Andalucía se enfrenta a incendios simultáneos que obligan a evacuar vecinos en Almería y Málaga

Imagen: El País
Más de 200 bomberos combaten dos incendios activos en Almería y Málaga, mientras la Junta de Andalucía ha evacuado a decenas de vecinos por precaución. La emergencia se suma a otro fuego en Córdoba que interrumpió durante dos horas la circulación del AVE.
Andalucía volvió a quedar este miércoles bajo presión por el avance simultáneo de varios incendios forestales que obligaron a desplegar a más de 200 efectivos y a evacuar a vecinos en Almería y Málaga. La situación más delicada se concentró en Pinar de Bédar, donde la Junta desalojó a medio centenar de personas, y en una urbanización de Estepona, de la que fueron retirados alrededor de un centenar de residentes por el riesgo de que el fuego avanzara hacia zonas habitadas.
Según informó El País, en ambos focos trabajaron bomberos forestales, medios aéreos y equipos de emergencia de la comunidad autónoma para intentar frenar la propagación de las llamas, alimentadas por unas condiciones que, como ocurre con frecuencia en el sur peninsular durante el verano, favorecen la expansión rápida del fuego. La respuesta fue inmediata porque en este tipo de episodios no solo importa el perímetro quemado: también pesa la cercanía de viviendas, la orografía y la posibilidad de que cambie el viento en cuestión de minutos, algo que complica cualquier previsión operativa y obliga a priorizar la protección de la población antes que la extinción total.
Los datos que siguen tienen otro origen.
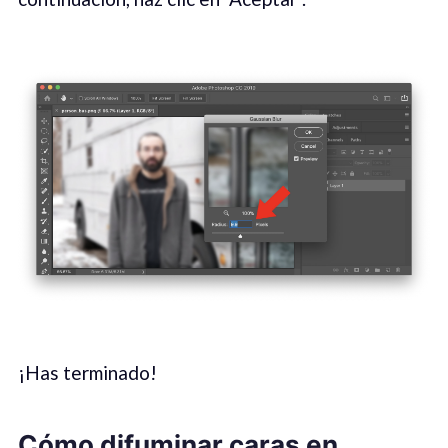
¡Has terminado!
Cómo difuminar caras en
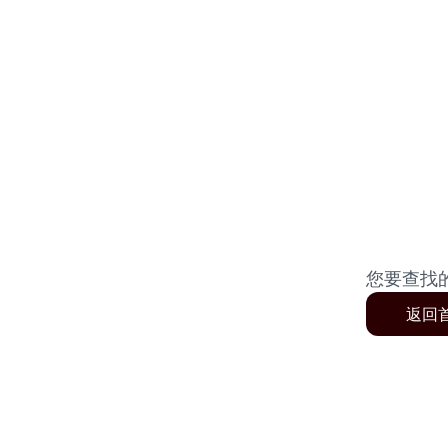
您要查找
返回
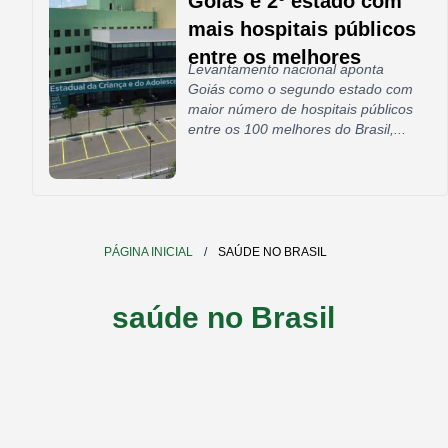
Goiás é 2º estado com
mais hospitais públicos
entre os melhores
Levantamento nacional aponta
Goiás como o segundo estado com
maior número de hospitais públicos
entre os 100 melhores do Brasil,...
PÁGINA INICIAL
/
SAÚDE NO BRASIL
saúde no Brasil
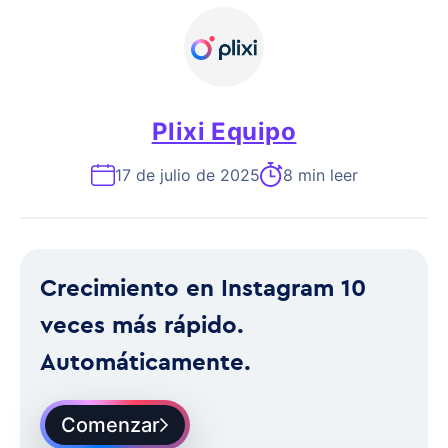
Plixi Equipo
17 de julio de 2025
8 min leer
Crecimiento en Instagram 10
veces más rápido.
Automáticamente.
Comenzar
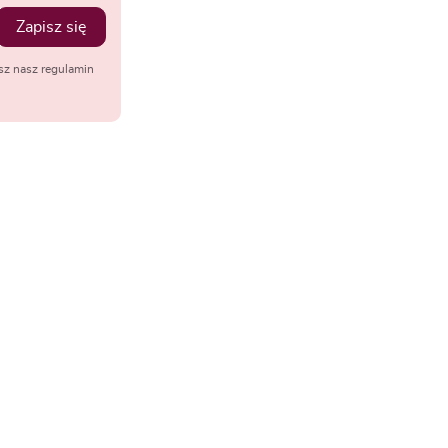
Zapisz się
sz nasz regulamin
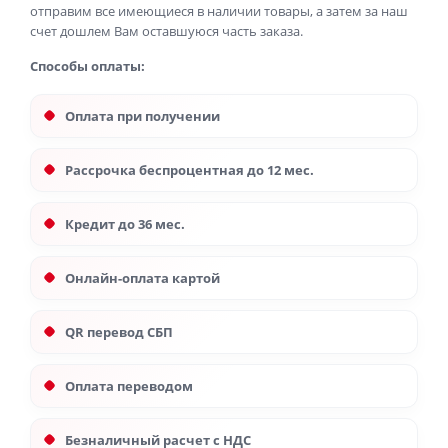
отправим все имеющиеся в наличии товары, а затем за наш
счет дошлем Вам оставшуюся часть заказа.
Способы оплаты:
Оплата при получении
Рассрочка беспроцентная до 12 мес.
Кредит до 36 мес.
Онлайн-оплата картой
QR перевод СБП
Оплата переводом
Безналичный расчет с НДС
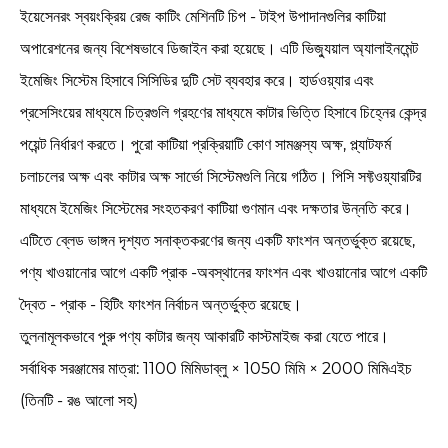
ইয়েসেনরং স্বয়ংক্রিয় রেজ কাটিং মেশিনটি চিপ - টাইপ উপাদানগুলির কাটিয়া
অপারেশনের জন্য বিশেষভাবে ডিজাইন করা হয়েছে। এটি ভিজ্যুয়াল অ্যালাইনমেন্ট
ইমেজিং সিস্টেম হিসাবে সিসিডির দুটি সেট ব্যবহার করে। হার্ডওয়্যার এবং
প্রসেসিংয়ের মাধ্যমে চিত্রগুলি গ্রহণের মাধ্যমে কাটার ভিত্তি হিসাবে চিহ্নের কেন্দ্র
পয়েন্ট নির্ধারণ করতে। পুরো কাটিয়া প্রক্রিয়াটি কোণ সামঞ্জস্য অক্ষ, প্ল্যাটফর্ম
চলাচলের অক্ষ এবং কাটার অক্ষ সার্ভো সিস্টেমগুলি নিয়ে গঠিত। পিসি সফ্টওয়্যারটির
মাধ্যমে ইমেজিং সিস্টেমের সংহতকরণ কাটিয়া গুণমান এবং দক্ষতার উন্নতি করে।
এটিতে ব্লেড ভাঙ্গন দৃশ্যত সনাক্তকরণের জন্য একটি ফাংশন অন্তর্ভুক্ত রয়েছে,
পণ্য খাওয়ানোর আগে একটি প্রাক -অবস্থানের ফাংশন এবং খাওয়ানোর আগে একটি
দ্বৈত - প্রাক - হিটিং ফাংশন নির্বাচন অন্তর্ভুক্ত রয়েছে।
তুলনামূলকভাবে পুরু পণ্য কাটার জন্য আকারটি কাস্টমাইজ করা যেতে পারে।
সর্বাধিক সরঞ্জামের মাত্রা: 1100 মিমিডাব্লু × 1050 মিমি × 2000 মিমিএইচ
(তিনটি - রঙ আলো সহ)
El episodio, además, confirma una tendencia cada vez más preocupante: la temporada de incendios deja de ser un fenómeno acotado al monte para convertirse en una amenaza directa sobre urbanizaciones, carreteras e infraestructuras críticas. En Córdoba, otro incendio llegó a afectar durante dos horas la circulación del AVE, que ya fue restablecida, un recordatorio de cómo un foco aparentemente aislado puede alterar la movilidad de miles de personas y golpear la actividad económica regional. Para los vecinos evacuados, la emergencia no se mide solo en hectáreas calcinadas sino en incertidumbre, noches fuera de casa y el temor de que el próximo fuego encuentre menos margen de maniobra.
Lo que está pasando en Andalucía también obliga a mirar más allá del parte urgente. La recurrencia de incendios simultáneos, la presión sobre los servicios de emergencia y la expansión de viviendas en áreas próximas al monte dibujan un escenario de riesgo creciente que las administraciones ya no pueden tratar como excepción estacional. Si el calor, la sequía y el viento siguen marcando el ritmo del verano, la pregunta de fondo no es cuántos fuegos habrá que apagar, sino cuánta capacidad real tienen los territorios para prevenirlos antes de que lleguen a las puertas de casa.